PROBLEM DETAILS — Each record below should be returned exactly, with its pictures left out.

BEGIN RECORDS SHOWN

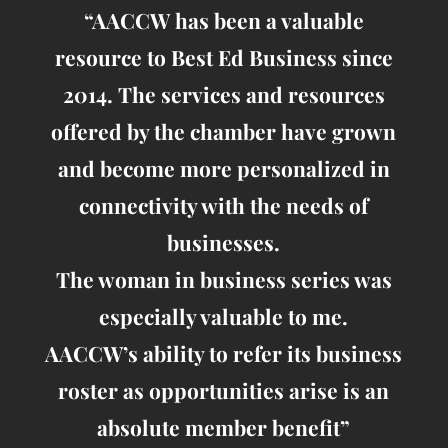
“AACCW has been a valuable
resource to Best Ed Business since
2014. The services and resources
offered by the chamber have grown
and become more personalized in
connectivity with the needs of
businesses.
The woman in business series was
especially valuable to me.
AACCW’s ability to refer its business
roster as opportunities arise is an
absolute member benefit”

END RECORDS SHOWN

RESPONSE TO THE EXERCISE —
“AACCW has been a valuable
resource to Best Ed Business since
2014. The services and resources
offered by the chamber have grown
and become more personalized in
connectivity with the needs of
businesses.
The woman in business series was
especially valuable to me.
AACCW’s ability to refer its business
roster as opportunities arise is an
absolute member benefit”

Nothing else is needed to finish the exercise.